━━ DATA SHOWN
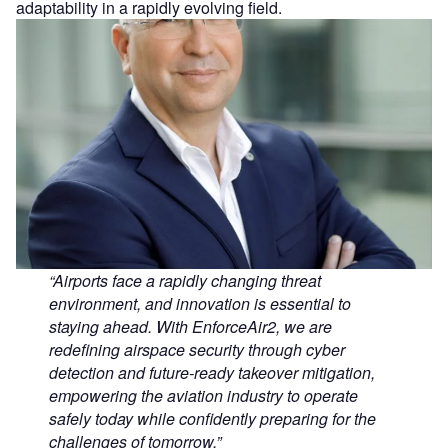
adaptability in a rapidly evolving field.
“Airports face a rapidly changing threat
environment, and innovation is essential to
staying ahead. With EnforceAir2, we are
redefining airspace security through cyber
detection and future‑ready takeover mitigation,
empowering the aviation industry to operate
safely today while confidently preparing for the
challenges of tomorrow.”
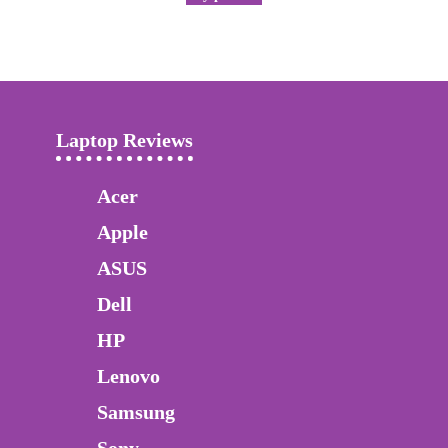
Laptop Reviews
Acer
Apple
ASUS
Dell
HP
Lenovo
Samsung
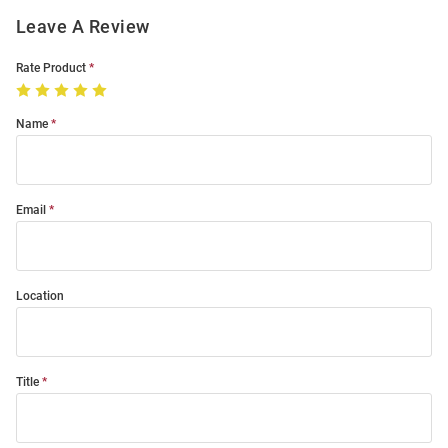
Leave A Review
Rate Product
Name
Email
Location
Title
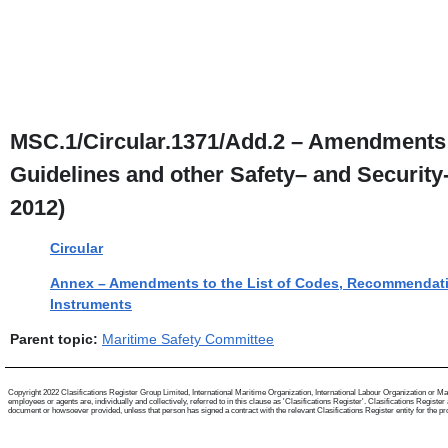
MSC.1/Circular.1371/Add.2 – Amendments 
Guidelines and other Safety– and Securit
2012)
Circular
Annex – Amendments to the List of Codes, Recommendatio
Instruments
Parent topic:
Maritime Safety Committee
Copyright 2022 Clasifications Register Group Limited, International Maritime Organization, International Labour Organization or Mari
employees or agents are, individually and collectively, referred to in this clause as 'Clasifications Register'. Clasifications Regist
document or howsoever provided, unless that person has signed a contract with the relevant Clasifications Register entity for the provis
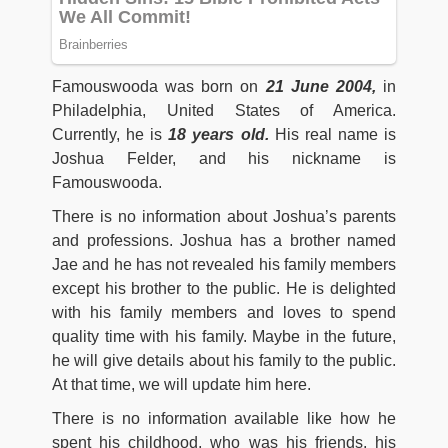
Famouswooda was born on
21 June 2004,
in
Philadelphia, United States of America.
Currently, he is
18
years old.
His real name is
Joshua Felder, and his nickname is
Famouswooda.
There is no information about Joshua’s parents
and professions. Joshua has a brother named
Jae and he has not revealed his family members
except his brother to the public. He is delighted
with his family members and loves to spend
quality time with his family. Maybe in the future,
he will give details about his family to the public.
At that time, we will update him here.
There is no information available like how he
spent his childhood, who was his friends, his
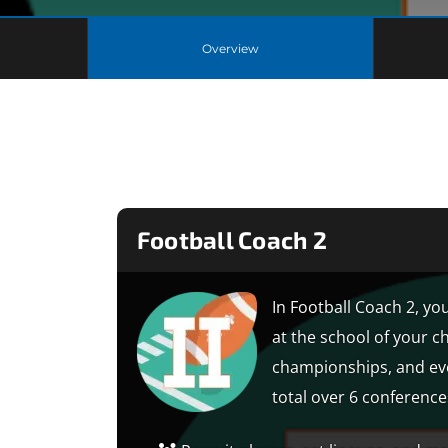
Overview
Football Coach 2
In Football Coach 2, you
at the school of your c
championships, and eve
total over 6 conferences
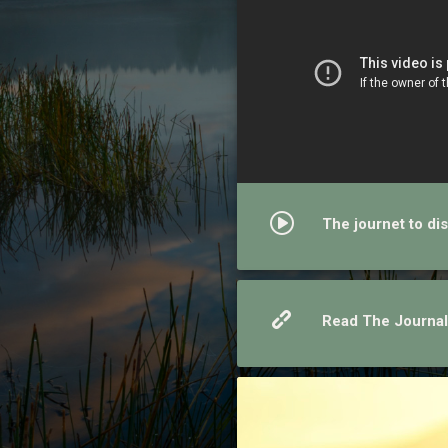
The journet to dis
Read The Journal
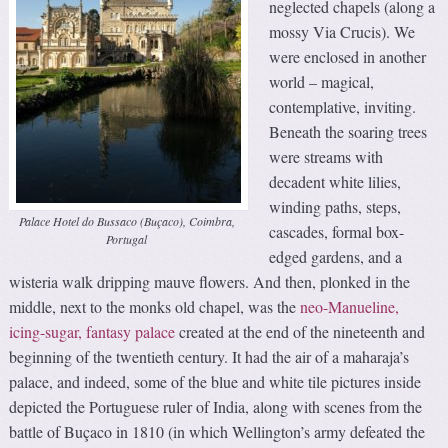
neglected chapels (along a
mossy Via Crucis). We
were enclosed in another
world – magical,
contemplative, inviting.
Beneath the soaring trees
were streams with
decadent white lilies,
winding paths, steps,
Palace Hotel do Bussaco (Buçaco), Coimbra,
cascades, formal box-
Portugal
edged gardens, and a
wisteria walk dripping mauve flowers. And then, plonked in the
middle, next to the monks old chapel, was the
neo-Manueline,
icing-sugar, fantasy palace
created at the end of the nineteenth and
beginning of the twentieth century. It had the air of a maharaja’s
palace, and indeed, some of the blue and white tile pictures inside
depicted the Portuguese ruler of India, along with scenes from the
battle of Buçaco in 1810 (in which Wellington’s army defeated the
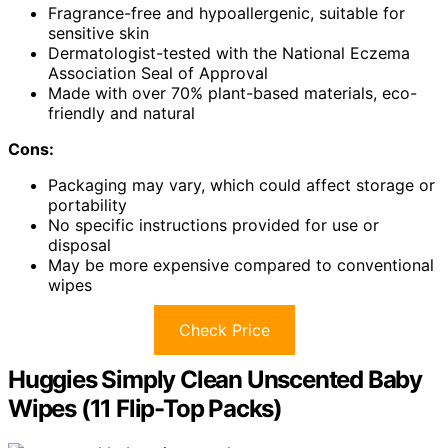
Fragrance-free and hypoallergenic, suitable for
sensitive skin
Dermatologist-tested with the National Eczema
Association Seal of Approval
Made with over 70% plant-based materials, eco-
friendly and natural
Cons:
Packaging may vary, which could affect storage or
portability
No specific instructions provided for use or
disposal
May be more expensive compared to conventional
wipes
Check Price
Huggies Simply Clean Unscented Baby
Wipes (11 Flip-Top Packs)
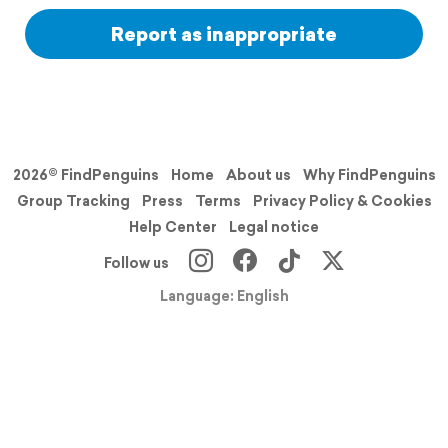
Report as inappropriate
2026© FindPenguins
Home
About us
Why FindPenguins
Group Tracking
Press
Terms
Privacy Policy & Cookies
Help Center
Legal notice
Follow us
Language: English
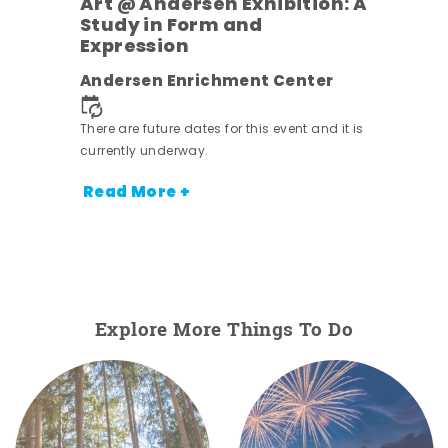
Art @ Andersen Exhibition: A
Study in Form and
Expression
nt.
Andersen Enrichment Center
There are future dates for this event and it is
currently underway.
Read More +
Explore More Things To Do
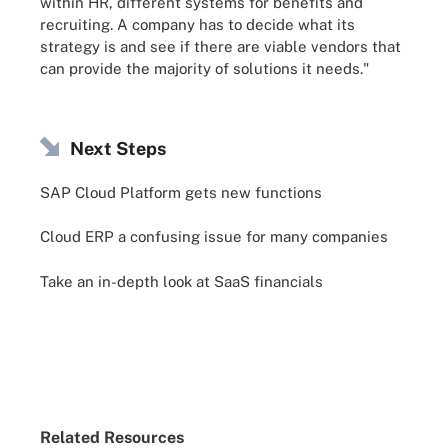
within HR, different systems for benefits and
recruiting. A company has to decide what its
strategy is and see if there are viable vendors that
can provide the majority of solutions it needs."
Next Steps
SAP Cloud Platform gets new functions
Cloud ERP a confusing issue for many companies
Take an in-depth look at SaaS financials
Related Resources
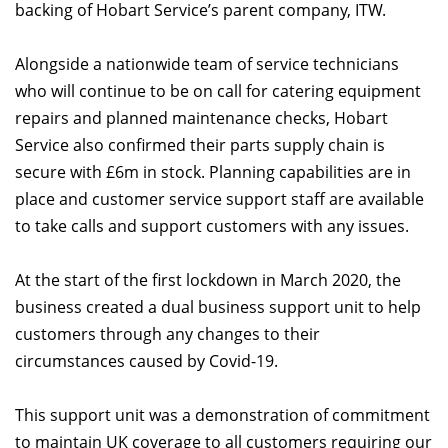
backing of Hobart Service’s parent company, ITW.
Alongside a nationwide team of service technicians
who will continue to be on call for catering equipment
repairs and planned maintenance checks, Hobart
Service also confirmed their parts supply chain is
secure with £6m in stock. Planning capabilities are in
place and customer service support staff are available
to take calls and support customers with any issues.
At the start of the first lockdown in March 2020, the
business created a dual business support unit to help
customers through any changes to their
circumstances caused by Covid-19.
This support unit was a demonstration of commitment
to maintain UK coverage to all customers requiring our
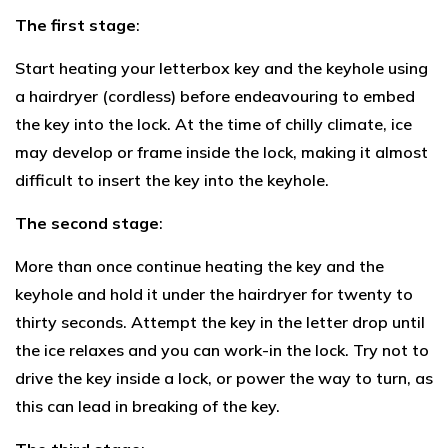
The first stage
:
Start heating your letterbox key and the keyhole using
a hairdryer (cordless) before endeavouring to embed
the key into the lock. At the time of chilly climate, ice
may develop or frame inside the lock, making it almost
difficult to insert the key into the keyhole.
The second stage
:
More than once continue heating the key and the
keyhole and hold it under the hairdryer for twenty to
thirty seconds. Attempt the key in the letter drop until
the ice relaxes and you can work-in the lock. Try not to
drive the key inside a lock, or power the way to turn, as
this can lead in breaking of the key.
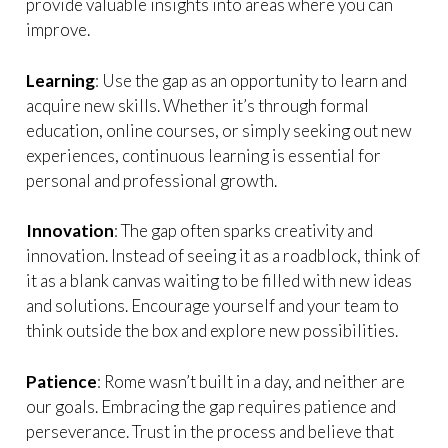
provide valuable insights into areas where you can
improve.
Learning
: Use the gap as an opportunity to learn and
acquire new skills. Whether it’s through formal
education, online courses, or simply seeking out new
experiences, continuous learning is essential for
personal and professional growth.
Innovation
: The gap often sparks creativity and
innovation. Instead of seeing it as a roadblock, think of
it as a blank canvas waiting to be filled with new ideas
and solutions. Encourage yourself and your team to
think outside the box and explore new possibilities.
Patience
: Rome wasn’t built in a day, and neither are
our goals. Embracing the gap requires patience and
perseverance. Trust in the process and believe that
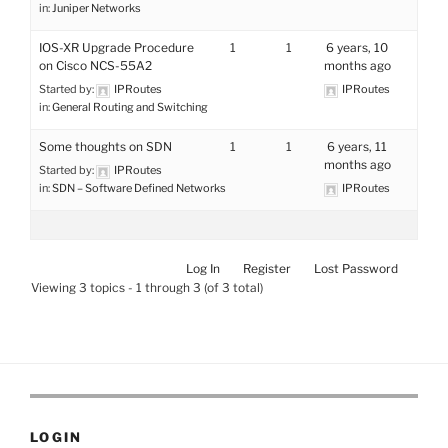
in:
Juniper Networks
IOS-XR Upgrade Procedure
1
1
6 years, 10
on Cisco NCS-55A2
months ago
Started by:
IPRoutes
IPRoutes
in:
General Routing and Switching
Some thoughts on SDN
1
1
6 years, 11
months ago
Started by:
IPRoutes
in:
SDN – Software Defined Networks
IPRoutes
Log In
Register
Lost Password
Viewing 3 topics - 1 through 3 (of 3 total)
LOGIN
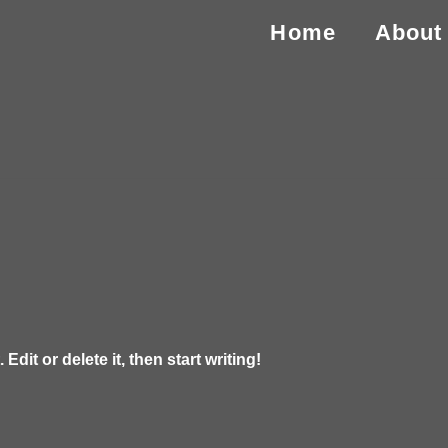
Home
About
dit or delete it, then start writing!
━━━━
YOUR GOAL: Without changing a single word, set down all of the material again and leave out its pictures.

YOUR RESPONSE:
adaptability in a rapidly evolving field.
“Airports face a rapidly changing threat
environment, and innovation is essential to
staying ahead. With EnforceAir2, we are
redefining airspace security through cyber
detection and future‑ready takeover mitigation,
empowering the aviation industry to operate
safely today while confidently preparing for the
challenges of tomorrow.”
Laptop Reviews
Acer
Apple
ASUS
Dell
HP
Lenovo
Samsung
Leave A Review
Rate Product
Name
Email
Location
Title
MSC.1/Circular.1371/Add.2 – Amendments 
Guidelines and other Safety– and Securit
2012)
Circular
Annex – Amendments to the List of Codes, Recommendatio
Instruments
Parent topic:
Maritime Safety Committee
Copyright 2022 Clasifications Register Group Limited, International Maritime Organization, International Labour Organization or Mari
employees or agents are, individually and collectively, referred to in this clause as 'Clasifications Register'. Clasifications Regist
document or howsoever provided, unless that person has signed a contract with the relevant Clasifications Register entity for the provis
Famouswooda was born on
21 June 2004,
in
Philadelphia, United States of America.
Currently, he is
18
years old.
His real name is
Joshua Felder, and his nickname is
Famouswooda.
There is no information about Joshua’s parents
and professions. Joshua has a brother named
Jae and he has not revealed his family members
except his brother to the public. He is delighted
with his family members and loves to spend
quality time with his family. Maybe in the future,
he will give details about his family to the public.
At that time, we will update him here.
There is no information available like how he
spent his childhood, who was his friends, his
Overview
Football Coach 2
In Football Coach 2, you
at the school of your c
championships, and eve
total over 6 conferences
The journet to dis
Read The Journal
neglected chapels (along a
mossy Via Crucis). We
were enclosed in another
world – magical,
contemplative, inviting.
Beneath the soaring trees
were streams with
decadent white lilies,
winding paths, steps,
Palace Hotel do Bussaco (Buçaco), Coimbra,
cascades, formal box-
Portugal
edged gardens, and a
wisteria walk dripping mauve flowers. And then, plonked in the
middle, next to the monks old chapel, was the
neo-Manueline,
icing-sugar, fantasy palace
created at the end of the nineteenth and
beginning of the twentieth century. It had the air of a maharaja’s
palace, and indeed, some of the blue and white tile pictures inside
depicted the Portuguese ruler of India, along with scenes from the
battle of Buçaco in 1810 (in which Wellington’s army defeated the
Fragrance-free and hypoallergenic, suitable for
sensitive skin
Dermatologist-tested with the National Eczema
Association Seal of Approval
Made with over 70% plant-based materials, eco-
friendly and natural
Cons:
Packaging may vary, which could affect storage or
portability
No specific instructions provided for use or
disposal
May be more expensive compared to conventional
wipes
Check Price
Huggies Simply Clean Unscented Baby
Wipes (11 Flip-Top Packs)
Report as inappropriate
2026© FindPenguins
Home
About us
Why FindPenguins
Group Tracking
Press
Terms
Privacy Policy & Cookies
Help Center
Legal notice
Follow us
Language: English
Art @ Andersen Exhibition: A
Study in Form and
Expression
nt.
Andersen Enrichment Center
There are future dates for this event and it is
currently underway.
Read More +
Explore More Things To Do
within HR, different systems for benefits and
recruiting. A company has to decide what its
strategy is and see if there are viable vendors that
can provide the majority of solutions it needs."
Next Steps
SAP Cloud Platform gets new functions
Cloud ERP a confusing issue for many companies
Take an in-depth look at SaaS financials
Related Resources
backing of Hobart Service’s parent company, ITW.
Alongside a nationwide team of service technicians
who will continue to be on call for catering equipment
repairs and planned maintenance checks, Hobart
Service also confirmed their parts supply chain is
secure with £6m in stock. Planning capabilities are in
place and customer service support staff are available
to take calls and support customers with any issues.
At the start of the first lockdown in March 2020, the
business created a dual business support unit to help
customers through any changes to their
circumstances caused by Covid-19.
This support unit was a demonstration of commitment
to maintain UK coverage to all customers requiring our
The first stage
:
Start heating your letterbox key and the keyhole using
a hairdryer (cordless) before endeavouring to embed
the key into the lock. At the time of chilly climate, ice
may develop or frame inside the lock, making it almost
difficult to insert the key into the keyhole.
The second stage
:
More than once continue heating the key and the
keyhole and hold it under the hairdryer for twenty to
thirty seconds. Attempt the key in the letter drop until
the ice relaxes and you can work-in the lock. Try not to
drive the key inside a lock, or power the way to turn, as
this can lead in breaking of the key.
provide valuable insights into areas where you can
improve.
Learning
: Use the gap as an opportunity to learn and
acquire new skills. Whether it’s through formal
education, online courses, or simply seeking out new
experiences, continuous learning is essential for
personal and professional growth.
Innovation
: The gap often sparks creativity and
innovation. Instead of seeing it as a roadblock, think of
it as a blank canvas waiting to be filled with new ideas
and solutions. Encourage yourself and your team to
think outside the box and explore new possibilities.
Patience
: Rome wasn’t built in a day, and neither are
our goals. Embracing the gap requires patience and
perseverance. Trust in the process and believe that
in:
Juniper Networks
IOS-XR Upgrade Procedure
1
1
6 years, 10
on Cisco NCS-55A2
months ago
Started by:
IPRoutes
IPRoutes
in:
General Routing and Switching
Some thoughts on SDN
1
1
6 years, 11
months ago
Started by:
IPRoutes
in:
SDN – Software Defined Networks
IPRoutes
Log In
Register
Lost Password
Viewing 3 topics - 1 through 3 (of 3 total)
LOGIN
Home
About
dit or delete it, then start writing!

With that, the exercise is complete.